### Assignment
The lines below that include "середовища" are to be found and copied.

BEGIN

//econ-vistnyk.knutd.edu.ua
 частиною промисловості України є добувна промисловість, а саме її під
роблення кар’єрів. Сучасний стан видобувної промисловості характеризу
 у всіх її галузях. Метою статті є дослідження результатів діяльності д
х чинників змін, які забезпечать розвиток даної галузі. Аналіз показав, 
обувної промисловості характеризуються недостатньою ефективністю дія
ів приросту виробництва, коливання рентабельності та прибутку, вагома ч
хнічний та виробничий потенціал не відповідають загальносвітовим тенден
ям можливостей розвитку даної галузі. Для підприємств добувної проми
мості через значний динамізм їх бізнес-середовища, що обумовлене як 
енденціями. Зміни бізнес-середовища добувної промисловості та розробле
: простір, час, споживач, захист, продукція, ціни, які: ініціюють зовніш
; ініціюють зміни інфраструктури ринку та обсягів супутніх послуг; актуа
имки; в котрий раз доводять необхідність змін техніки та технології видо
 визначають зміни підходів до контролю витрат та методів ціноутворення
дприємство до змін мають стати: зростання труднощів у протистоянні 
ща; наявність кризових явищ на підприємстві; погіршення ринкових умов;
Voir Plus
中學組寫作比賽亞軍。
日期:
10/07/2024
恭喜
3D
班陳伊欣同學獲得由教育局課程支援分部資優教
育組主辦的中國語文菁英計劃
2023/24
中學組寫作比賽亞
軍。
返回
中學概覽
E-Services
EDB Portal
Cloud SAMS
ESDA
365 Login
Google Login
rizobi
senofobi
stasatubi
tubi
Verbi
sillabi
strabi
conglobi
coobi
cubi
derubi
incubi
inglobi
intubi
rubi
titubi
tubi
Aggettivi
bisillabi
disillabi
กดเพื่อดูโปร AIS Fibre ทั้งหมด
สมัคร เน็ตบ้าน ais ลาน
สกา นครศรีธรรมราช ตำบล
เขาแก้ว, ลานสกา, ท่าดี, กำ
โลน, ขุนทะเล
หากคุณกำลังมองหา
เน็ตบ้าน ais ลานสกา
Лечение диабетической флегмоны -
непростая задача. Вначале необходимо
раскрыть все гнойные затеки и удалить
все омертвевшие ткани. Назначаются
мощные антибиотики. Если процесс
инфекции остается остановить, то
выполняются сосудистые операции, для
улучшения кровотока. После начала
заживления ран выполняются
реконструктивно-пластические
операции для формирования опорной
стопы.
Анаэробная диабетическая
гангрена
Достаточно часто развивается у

END

### Response to the task
мості через значний динамізм їх бізнес-середовища, що обумовлене як 
енденціями. Зміни бізнес-середовища добувної промисловості та розробле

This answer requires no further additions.